Artist: Peter Paul Rubens
Image from Wikimedia Commons
Image from Wikimedia Commons
I found an article on Teresa of Avila by Raymond G. Helmick S.J. today. Here's an excerpt:
Teresa's way of prayer, which she taught the nuns of her convents, is the main topic of her writings and one of the principal values she brings to us since. She had been brought up to think of prayer only as recitation of texts, whether of the prayers she had learned to repeat in private or of the Latin Psalms she recited together with her community in choir, and had realized that there was another whole world in mental prayer, the free prayer that breaks away from all these formulas. We misrepresent this prayer if we think of it primarily in terms of visions and raptures. She does report these herself, though far more seldom than do those around her who let their imaginations get away with them.

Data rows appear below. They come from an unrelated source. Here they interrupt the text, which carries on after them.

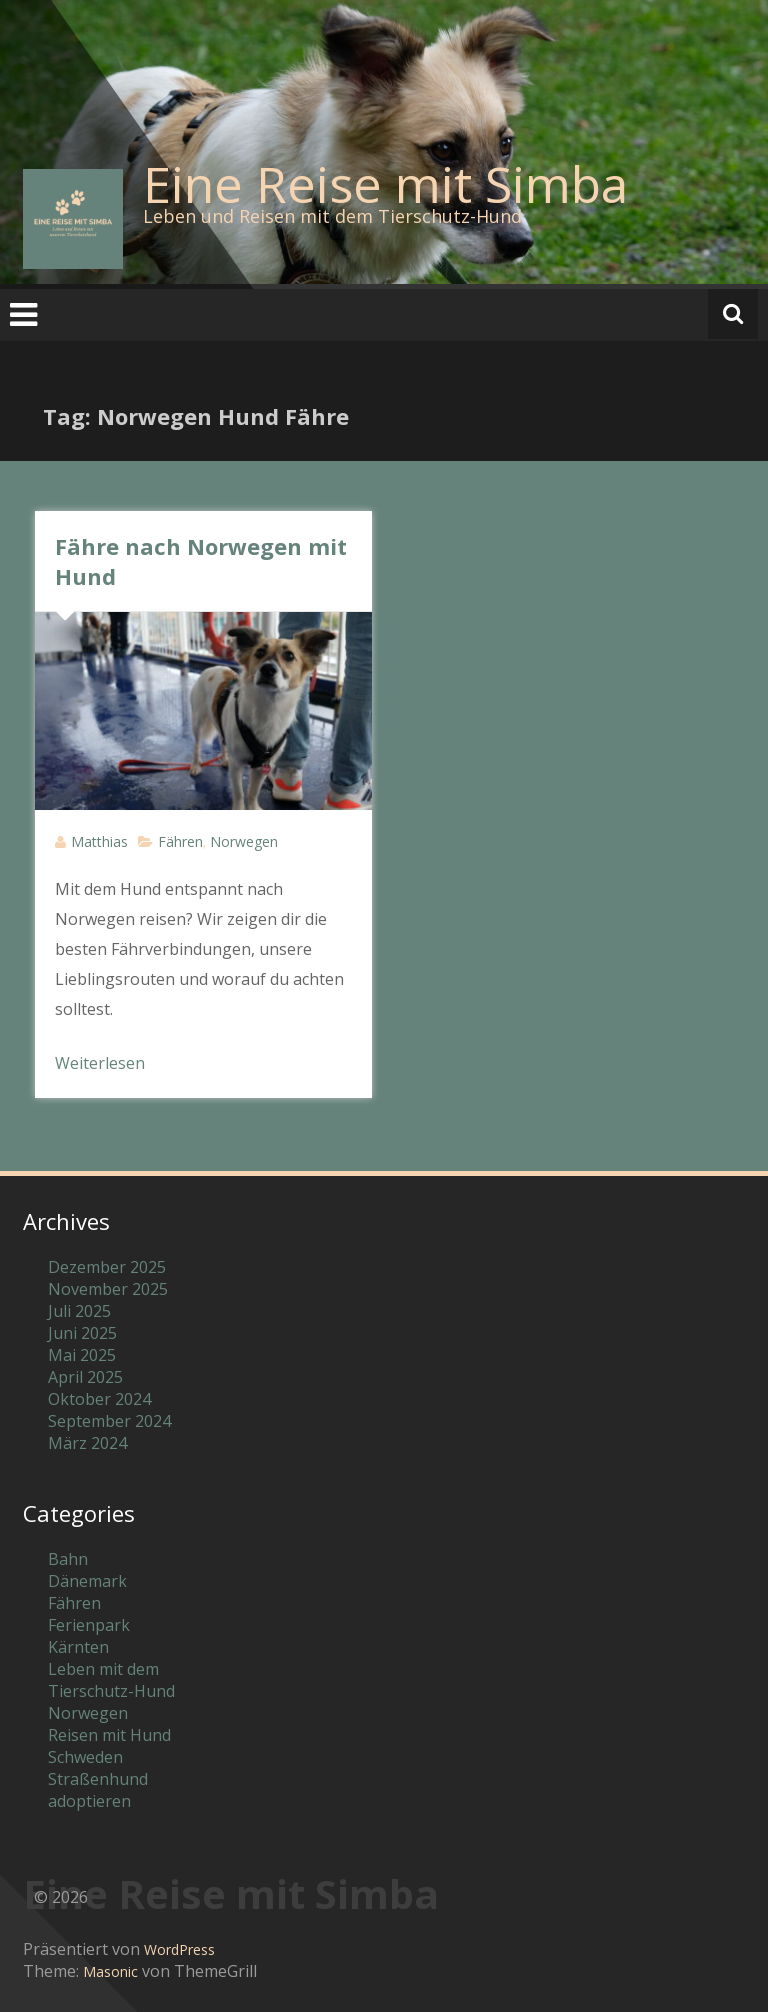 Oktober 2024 (99, 1399)
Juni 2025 (82, 1333)
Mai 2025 (82, 1355)
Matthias (99, 841)
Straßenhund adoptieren (98, 1790)
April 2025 (85, 1377)
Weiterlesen (100, 1063)
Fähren (180, 841)
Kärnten (78, 1647)
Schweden (85, 1757)
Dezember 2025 (107, 1267)
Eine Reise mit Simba (385, 184)
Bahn (68, 1559)
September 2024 (109, 1421)
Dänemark (87, 1581)
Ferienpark (89, 1625)
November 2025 (108, 1289)
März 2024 (87, 1443)
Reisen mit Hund (109, 1735)
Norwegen (244, 841)
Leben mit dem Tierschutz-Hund (111, 1680)
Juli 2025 (79, 1311) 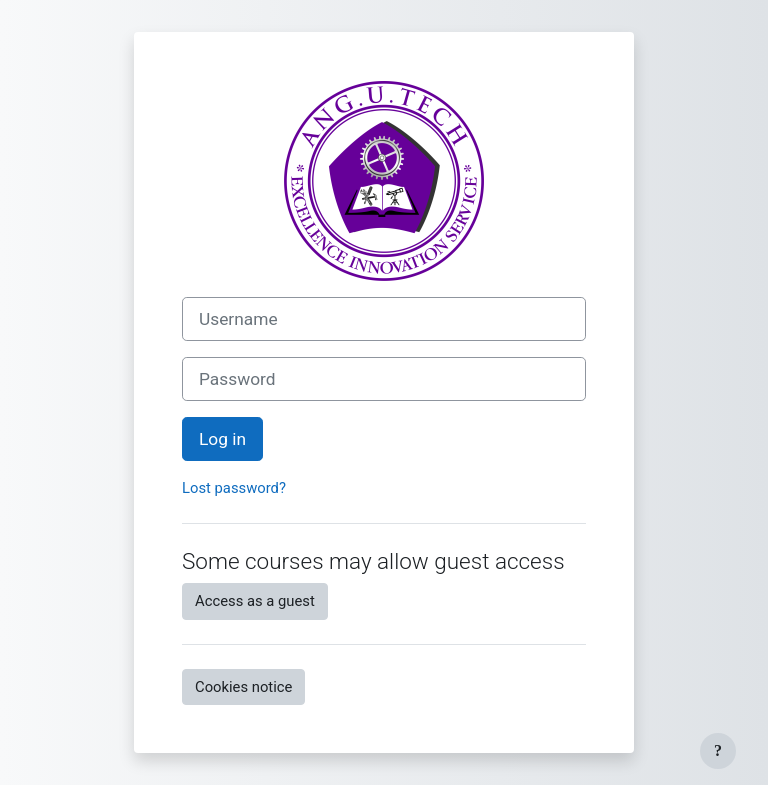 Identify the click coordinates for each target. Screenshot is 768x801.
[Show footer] (718, 751)
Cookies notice (243, 687)
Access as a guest (255, 601)
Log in (222, 439)
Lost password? (234, 488) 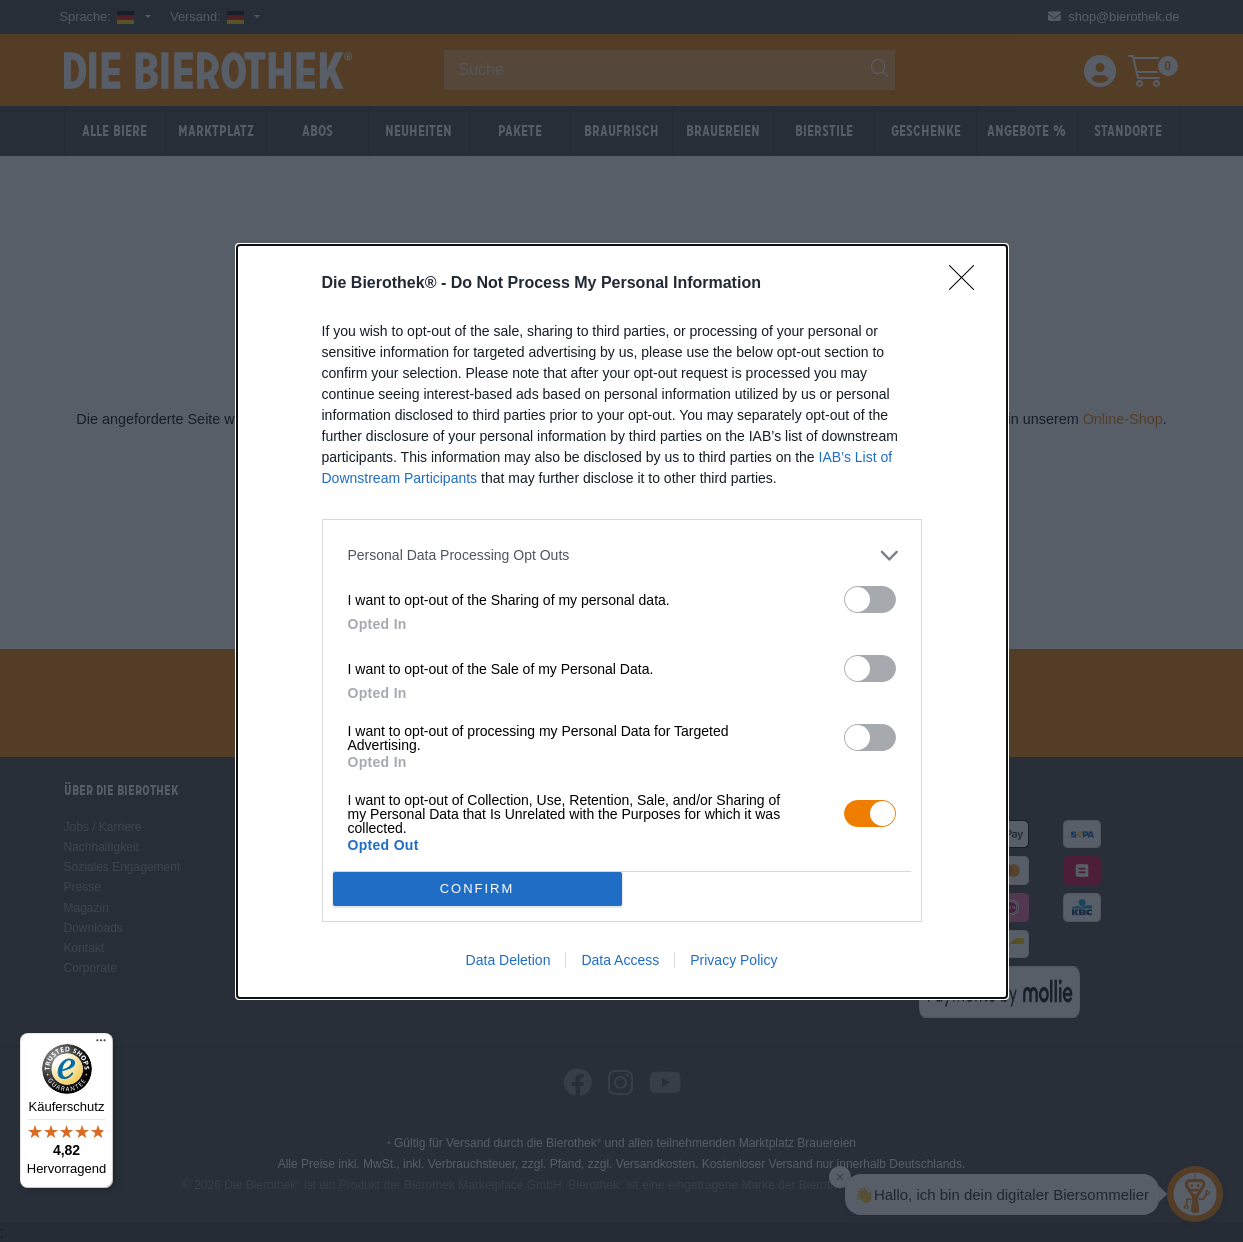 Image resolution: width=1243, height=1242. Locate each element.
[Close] (968, 284)
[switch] (870, 599)
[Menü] (101, 1045)
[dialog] (622, 621)
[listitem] (622, 555)
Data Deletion (508, 960)
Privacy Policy (733, 960)
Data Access (620, 960)
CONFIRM (477, 888) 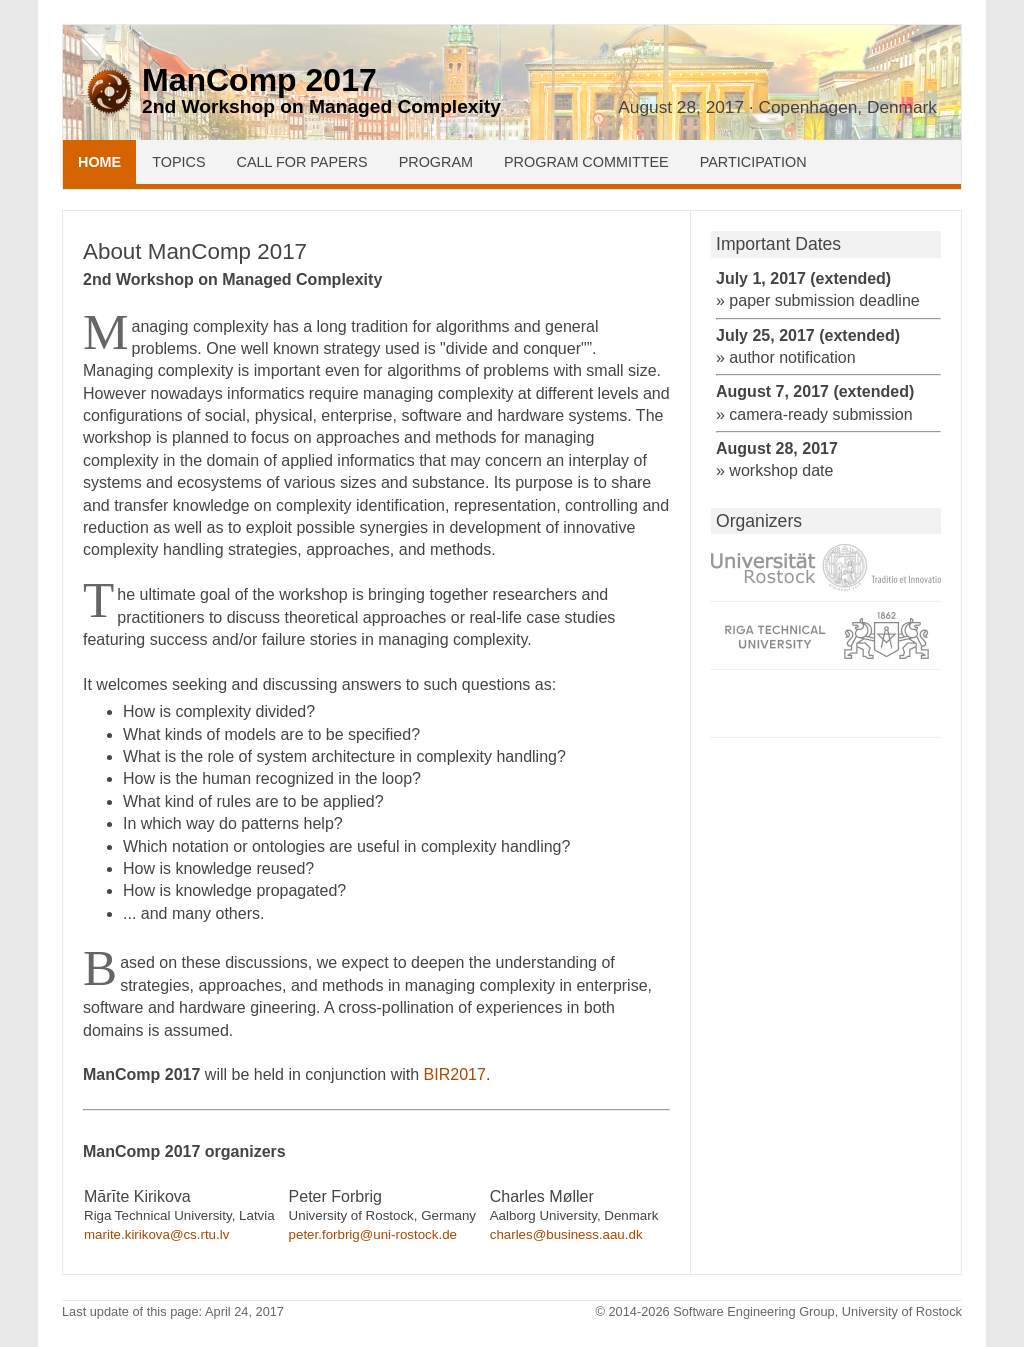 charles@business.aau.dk (566, 1234)
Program (436, 162)
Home (99, 162)
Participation (753, 162)
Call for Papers (302, 162)
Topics (178, 162)
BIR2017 (455, 1074)
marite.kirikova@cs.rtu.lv (156, 1234)
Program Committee (586, 162)
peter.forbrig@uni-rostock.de (373, 1234) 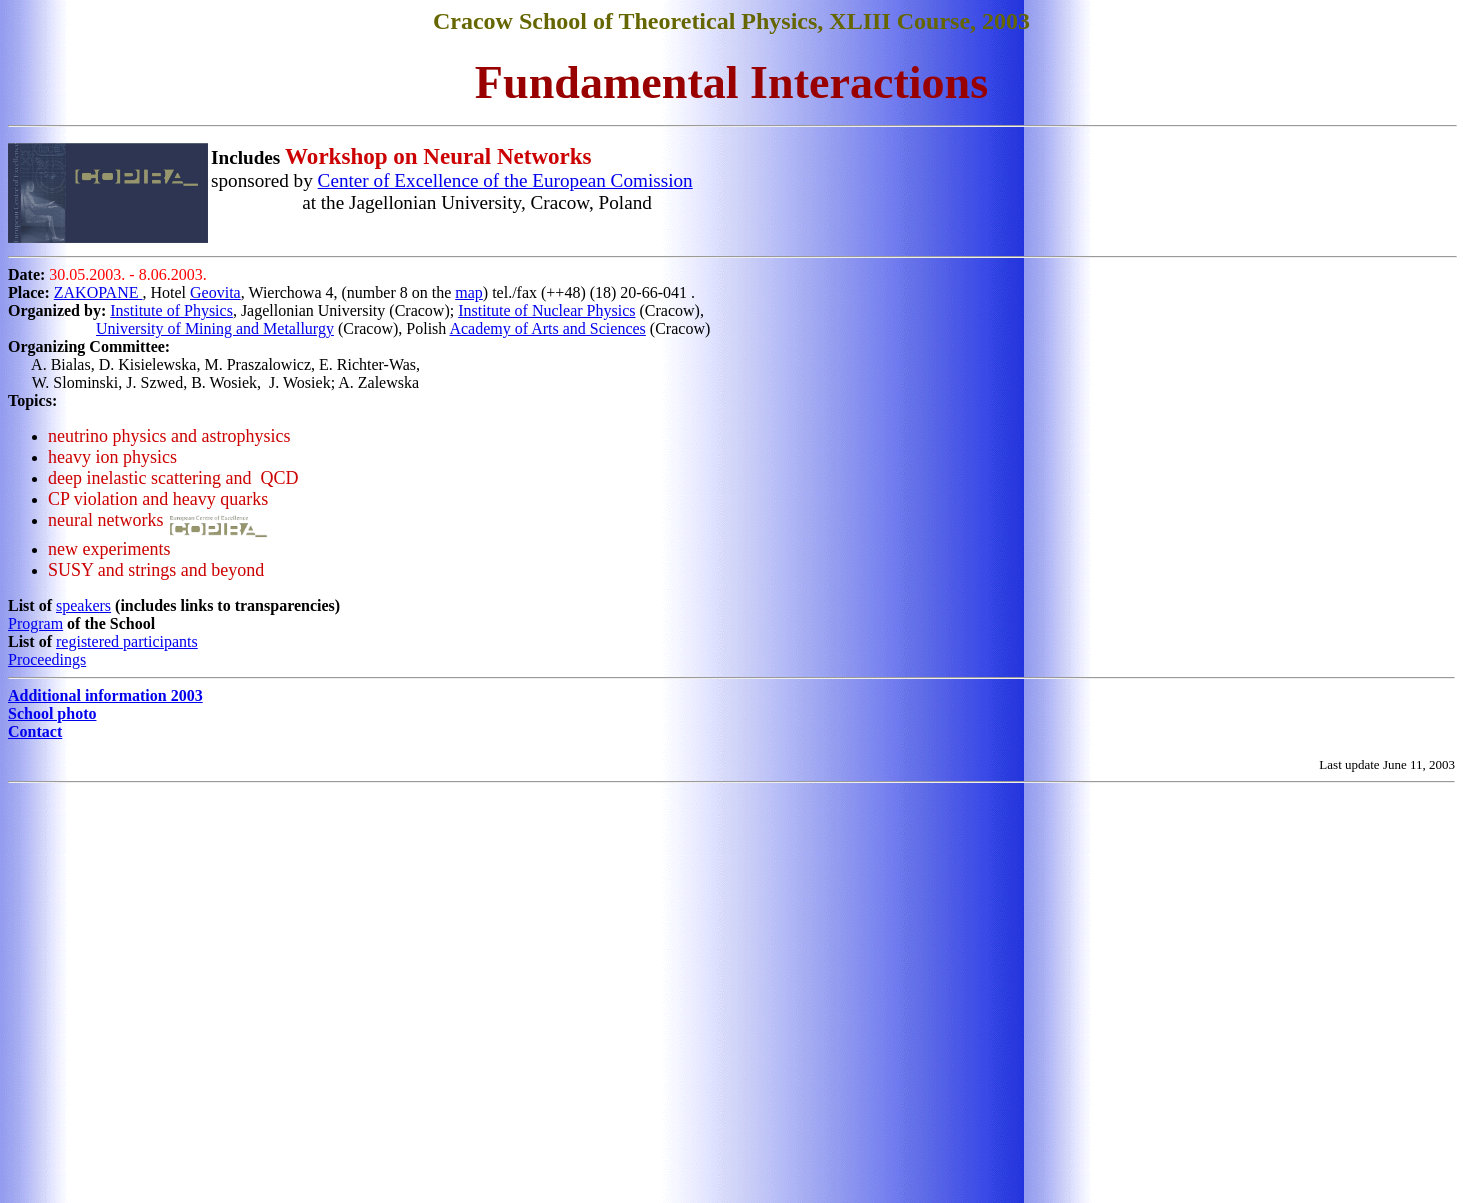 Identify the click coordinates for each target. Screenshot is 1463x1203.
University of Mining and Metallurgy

The visions came mostly in the earliest years of her life of prayer, notably the vision of an angel with a fiery dart. But she came to regard even that as far less important than the experience of simply letting herself be quiet in God's presence. From an early stage, she describes her prayer thus:I tried as I could to keep Jesus Christ, our God and our Lord, present within me, and that was my way of prayer. If I reflected upon some phrase of his Passion, I represented Him to myself interiorly.
So true. The "phenomena" of prayer are of little consequence. Traditionally they are considered to be for beginners. Simply being quiet in God's presence is the deep mystery and condition of utmost beauty.